Rio, 11 (AE) - Vinte pessoas ficaram feridas, três delas gravemente, com o desabamento de parte da marquise externa do setor de desembarque da estação das barcas de Niterói (Grande Rio), no início da tarde de hoje. Uma das vigas de madeira de sustentação do telhado se rompeu porque estava apodrecida e toda a estrutura, pesando cerca de 120 quilos, caiu sobre os que passavam e uma banca de revistas situada sob a marquise. Hoje, a prefeitura de Niterói e a empresa Barcas, que explora o serviço, transferiram uma para outra a responsabilidade pelo acidente.

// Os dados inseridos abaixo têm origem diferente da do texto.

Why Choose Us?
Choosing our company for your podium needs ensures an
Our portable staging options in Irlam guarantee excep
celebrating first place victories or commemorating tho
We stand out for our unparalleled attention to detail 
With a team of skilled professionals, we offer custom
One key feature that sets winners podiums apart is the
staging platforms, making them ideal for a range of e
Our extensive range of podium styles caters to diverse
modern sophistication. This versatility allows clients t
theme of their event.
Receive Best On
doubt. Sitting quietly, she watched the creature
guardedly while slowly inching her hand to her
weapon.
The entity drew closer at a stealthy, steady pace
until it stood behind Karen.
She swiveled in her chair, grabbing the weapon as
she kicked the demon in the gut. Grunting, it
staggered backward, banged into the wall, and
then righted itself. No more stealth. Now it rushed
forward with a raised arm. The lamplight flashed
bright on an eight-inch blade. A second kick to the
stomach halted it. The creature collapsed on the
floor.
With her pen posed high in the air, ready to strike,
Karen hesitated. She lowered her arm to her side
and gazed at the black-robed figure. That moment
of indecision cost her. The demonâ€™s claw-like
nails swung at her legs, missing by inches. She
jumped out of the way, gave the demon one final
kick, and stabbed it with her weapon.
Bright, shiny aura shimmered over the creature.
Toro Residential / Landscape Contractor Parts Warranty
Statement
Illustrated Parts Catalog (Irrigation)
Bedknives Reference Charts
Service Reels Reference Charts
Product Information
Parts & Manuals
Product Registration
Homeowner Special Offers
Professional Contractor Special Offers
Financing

A queda aconteceu às 12h50, cerca de 20 minutos após a barca Santa Rosa ter aportado. Segundo o comandante do 3º Grupamento de Bombeiros de Niterói, tenente-coronel Alfredo Guimarães, "a sorte foi não ter acontecido imediatamente após a chegada de uma barca ou nos horários de pique, no início e no fim do dia". Segundo ele, o número de vítimas teria sido muito maior. Uma ambulância dos bombeiros levou 16 feridos ao Hospital Universitário Antônio Pedro, em Niterói, e outros quatro foram levados em carros particulares. Os bombeiros começaram hoje a vistoriar a marquise para saber se havia risco de novos desabamentos, mas, até a noite, não havia uma conclusão. O consórcio Barcas informou que a manutenção da marquise é responsabilidade da prefeitura e que, desde a instalação do Jumbo Cat, empresa que explora o serviço de catamarãs (barcos rápidos que também fazem o trajeto Rio-Niterói), a parte da marquise situada em frente dos guichês foi retirada. "Isso deixou a madeira de sustentação exposta ao tempo, o que causou o apodrecimento", explicou o engenheiro responsável pela manutenção, Plínio Amaral.

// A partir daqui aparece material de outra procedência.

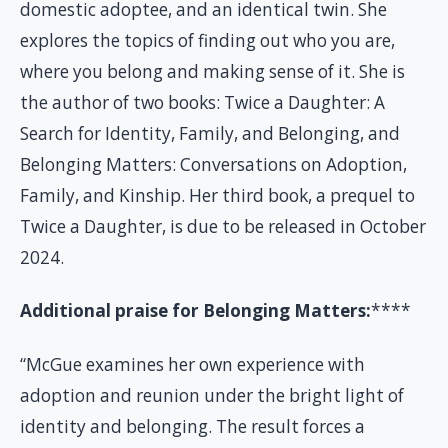
domestic adoptee, and an identical twin. She
explores the topics of finding out who you are,
where you belong and making sense of it. She is
the author of two books: Twice a Daughter: A
Search for Identity, Family, and Belonging, and
Belonging Matters: Conversations on Adoption,
Family, and Kinship. Her third book, a prequel to
Twice a Daughter, is due to be released in October
2024.
Additional praise for Belonging Matters:
****
“McGue examines her own experience with
adoption and reunion under the bright light of
identity and belonging. The result forces a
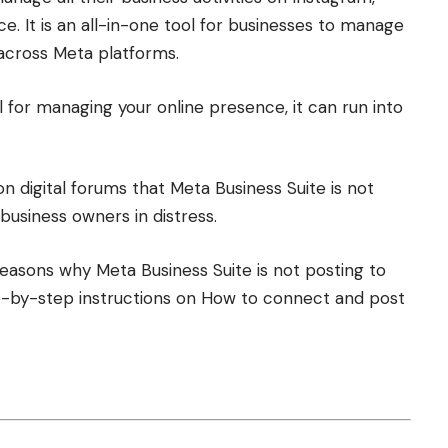
 It is an all-in-one tool for businesses to manage
y across Meta platforms.
l for managing your online presence, it can run into
 digital forums that Meta Business Suite is not
 business owners in distress.
reasons why Meta Business Suite is not posting to
tep-by-step instructions on How to connect and post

O prefeito de Niterói, Jorge Roberto Silveira, disse que
desde 1996, quando assumiu o cargo, vem propondo uma reforma do local. "O estado daquela estação é um desrespeito aos passageiros", disse Silveira. Ele contou que o arquiteto Oscar Niemeyer fez um projeto para a nova estação e garantiu ter conseguido um parceiro com o objetivo de dividir os gastos da obra com a Barcas, mas a empresa ainda está avaliando a viabilidade. "Eles estão adiando uma reforma que já deveria ter sido feita há muito tempo, já que a estação foi construída em 1960, como provisória, e continua provisória até hoje", concluiu Silveira.